Grazie a tutte le conoscenze acquisite, è stata in grado di svilupparsi e crescere come persona, ha iniziato a candidarsi per diversi lavori e nel settembre 2020 è entrata a far parte di Inteligencia Canina, un’azienda dedicata all’addestramento dei cani; questo lavoro è stato di grande interesse per lei, in quanto prova un grande amore per gli animali, avere questo lavoro le ha permesso di generare risparmi per iniziare il suo processo di vita indipendente.

Essere indipendenti in un altro paese

La migrazione rappresenta un’opportunità per i giovani di ottenere una migliore qualità di vita per se stessi e per le loro famiglie, consentendo loro di realizzare le aspirazioni educative, acquisire abilità e migliorare le competenze e le prospettive di carriera, costruendo così un progetto di vita che favorisca il loro sviluppo personale.

Nell’aprile di quest’anno, Brianda ha preso la decisione di vivere in modo indipendente al di fuori del Villaggio, affermando di sentirsi sicura perché ha le competenze necessarie per affrontare questa nuova sfida, e che il fatto di avere i suoi risparmi e un lavoro sicuro le dà l’opportunità di mettere in pratica tutto ciò che ha imparato al Villaggio.

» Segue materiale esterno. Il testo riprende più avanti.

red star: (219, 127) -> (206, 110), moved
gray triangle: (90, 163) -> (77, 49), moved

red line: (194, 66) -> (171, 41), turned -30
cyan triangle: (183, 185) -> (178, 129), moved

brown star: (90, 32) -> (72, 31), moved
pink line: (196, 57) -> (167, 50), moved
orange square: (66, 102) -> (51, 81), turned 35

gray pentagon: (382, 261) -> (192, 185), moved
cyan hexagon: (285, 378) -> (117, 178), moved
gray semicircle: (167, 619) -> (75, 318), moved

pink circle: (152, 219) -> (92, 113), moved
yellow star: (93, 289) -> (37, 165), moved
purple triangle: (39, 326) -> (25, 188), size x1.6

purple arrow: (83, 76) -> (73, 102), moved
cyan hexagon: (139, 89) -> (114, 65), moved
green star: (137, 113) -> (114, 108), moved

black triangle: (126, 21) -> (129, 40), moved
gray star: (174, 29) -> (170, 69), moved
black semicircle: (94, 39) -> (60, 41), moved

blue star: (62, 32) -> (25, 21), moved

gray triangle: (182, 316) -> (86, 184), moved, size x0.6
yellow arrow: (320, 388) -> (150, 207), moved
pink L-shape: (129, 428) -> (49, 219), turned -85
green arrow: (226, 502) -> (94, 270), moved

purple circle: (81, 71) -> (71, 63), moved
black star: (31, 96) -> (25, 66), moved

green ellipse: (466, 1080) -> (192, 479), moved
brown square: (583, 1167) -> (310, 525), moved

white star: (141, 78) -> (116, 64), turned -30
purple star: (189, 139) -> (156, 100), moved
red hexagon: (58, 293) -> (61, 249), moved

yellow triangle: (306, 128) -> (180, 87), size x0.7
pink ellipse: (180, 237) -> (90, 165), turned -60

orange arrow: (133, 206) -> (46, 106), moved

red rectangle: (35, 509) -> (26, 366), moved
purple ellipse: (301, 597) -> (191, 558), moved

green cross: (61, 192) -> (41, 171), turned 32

“Mi sento molto felice per questo cambiamento, ho realizzato molte cose che non avrei mai immaginato di fare, per il momento non penso di andare negli Stati Uniti, ho imparato a essere più grata con il poco o il tanto che ho, a essere più tollerante, paziente e consapevole delle mie azioni e a imparare a essere più umana”, – dice Brianda a proposito del nuovo cambiamento nella sua vita.

SOS Villaggi dei Bambini è diventato un grande sostegno e una nuova speranza per i bambini e gli adolescenti non accompagnati che decidono di lasciare il loro luogo d’origine per avere una qualità di vita migliore e realizzare i loro sogni.